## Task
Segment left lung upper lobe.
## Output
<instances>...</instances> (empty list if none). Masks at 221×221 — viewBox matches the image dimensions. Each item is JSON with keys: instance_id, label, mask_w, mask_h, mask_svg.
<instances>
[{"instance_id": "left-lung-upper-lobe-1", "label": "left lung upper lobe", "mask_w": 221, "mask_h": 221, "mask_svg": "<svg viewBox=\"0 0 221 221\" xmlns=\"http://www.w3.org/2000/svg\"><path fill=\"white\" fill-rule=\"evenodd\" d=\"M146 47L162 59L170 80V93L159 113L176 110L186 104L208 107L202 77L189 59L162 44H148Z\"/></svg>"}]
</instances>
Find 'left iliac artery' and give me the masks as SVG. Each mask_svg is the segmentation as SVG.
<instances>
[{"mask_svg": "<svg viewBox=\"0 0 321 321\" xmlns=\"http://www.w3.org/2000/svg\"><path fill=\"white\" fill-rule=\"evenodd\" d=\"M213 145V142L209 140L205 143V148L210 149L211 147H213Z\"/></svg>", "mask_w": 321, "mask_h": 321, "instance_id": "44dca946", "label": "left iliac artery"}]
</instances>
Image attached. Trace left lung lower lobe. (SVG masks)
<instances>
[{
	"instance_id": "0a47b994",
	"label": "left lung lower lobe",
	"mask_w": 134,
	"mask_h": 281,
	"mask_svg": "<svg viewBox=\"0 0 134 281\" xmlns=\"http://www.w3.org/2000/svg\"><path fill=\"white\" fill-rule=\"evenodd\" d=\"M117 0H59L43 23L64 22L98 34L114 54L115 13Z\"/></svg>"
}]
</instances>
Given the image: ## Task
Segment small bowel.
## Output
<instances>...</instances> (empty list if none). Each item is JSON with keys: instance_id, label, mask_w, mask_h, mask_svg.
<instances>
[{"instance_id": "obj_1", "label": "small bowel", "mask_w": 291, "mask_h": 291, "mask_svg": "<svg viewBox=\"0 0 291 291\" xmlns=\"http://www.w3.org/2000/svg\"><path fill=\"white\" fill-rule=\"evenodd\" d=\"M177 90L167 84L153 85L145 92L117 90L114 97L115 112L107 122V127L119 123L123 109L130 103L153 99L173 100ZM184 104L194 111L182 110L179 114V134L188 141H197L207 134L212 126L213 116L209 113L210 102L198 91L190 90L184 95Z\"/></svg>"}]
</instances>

--

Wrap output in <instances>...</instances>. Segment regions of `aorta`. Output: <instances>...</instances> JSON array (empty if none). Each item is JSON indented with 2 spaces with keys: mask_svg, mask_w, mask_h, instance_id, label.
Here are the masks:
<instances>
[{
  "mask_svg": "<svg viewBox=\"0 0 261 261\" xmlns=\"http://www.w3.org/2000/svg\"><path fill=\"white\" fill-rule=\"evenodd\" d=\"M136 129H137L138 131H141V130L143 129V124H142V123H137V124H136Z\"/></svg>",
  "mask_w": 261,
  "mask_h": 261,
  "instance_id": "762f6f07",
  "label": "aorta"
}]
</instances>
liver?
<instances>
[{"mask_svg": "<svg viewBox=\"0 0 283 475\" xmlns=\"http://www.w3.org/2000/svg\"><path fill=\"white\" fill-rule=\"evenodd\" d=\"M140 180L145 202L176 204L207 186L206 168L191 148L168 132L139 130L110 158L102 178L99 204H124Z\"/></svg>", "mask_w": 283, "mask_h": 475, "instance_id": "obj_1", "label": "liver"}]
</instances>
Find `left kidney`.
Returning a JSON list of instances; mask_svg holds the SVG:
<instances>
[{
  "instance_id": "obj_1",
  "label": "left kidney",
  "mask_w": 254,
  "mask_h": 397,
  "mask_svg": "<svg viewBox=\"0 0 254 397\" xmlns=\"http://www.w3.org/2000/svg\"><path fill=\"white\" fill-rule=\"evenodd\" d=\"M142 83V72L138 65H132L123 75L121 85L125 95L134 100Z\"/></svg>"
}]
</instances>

** Work instructions **
Using the data above, transcribe the lines that run from the line with "<instances>...</instances> (empty list if none). Masks" to the line with "Segment small bowel.", both ends kept, and output nothing else.

** Solution below **
<instances>...</instances> (empty list if none). Masks at 221×221 — viewBox matches the image dimensions. Each item is JSON with keys: instance_id, label, mask_w, mask_h, mask_svg.
<instances>
[{"instance_id": "left-lung-upper-lobe-1", "label": "left lung upper lobe", "mask_w": 221, "mask_h": 221, "mask_svg": "<svg viewBox=\"0 0 221 221\" xmlns=\"http://www.w3.org/2000/svg\"><path fill=\"white\" fill-rule=\"evenodd\" d=\"M146 47L162 59L170 80V93L159 113L176 110L186 104L208 107L202 77L189 59L162 44H148Z\"/></svg>"}]
</instances>
Find 'left iliac artery' and give me the masks as SVG. Each mask_svg is the segmentation as SVG.
<instances>
[{"mask_svg": "<svg viewBox=\"0 0 321 321\" xmlns=\"http://www.w3.org/2000/svg\"><path fill=\"white\" fill-rule=\"evenodd\" d=\"M213 145V142L209 140L205 143V148L210 149L211 147H213Z\"/></svg>", "mask_w": 321, "mask_h": 321, "instance_id": "44dca946", "label": "left iliac artery"}]
</instances>
Image attached. Trace left lung lower lobe. (SVG masks)
<instances>
[{
	"instance_id": "0a47b994",
	"label": "left lung lower lobe",
	"mask_w": 134,
	"mask_h": 281,
	"mask_svg": "<svg viewBox=\"0 0 134 281\" xmlns=\"http://www.w3.org/2000/svg\"><path fill=\"white\" fill-rule=\"evenodd\" d=\"M117 0H59L43 23L64 22L98 34L114 54L115 13Z\"/></svg>"
}]
</instances>
Given the image: ## Task
Segment small bowel.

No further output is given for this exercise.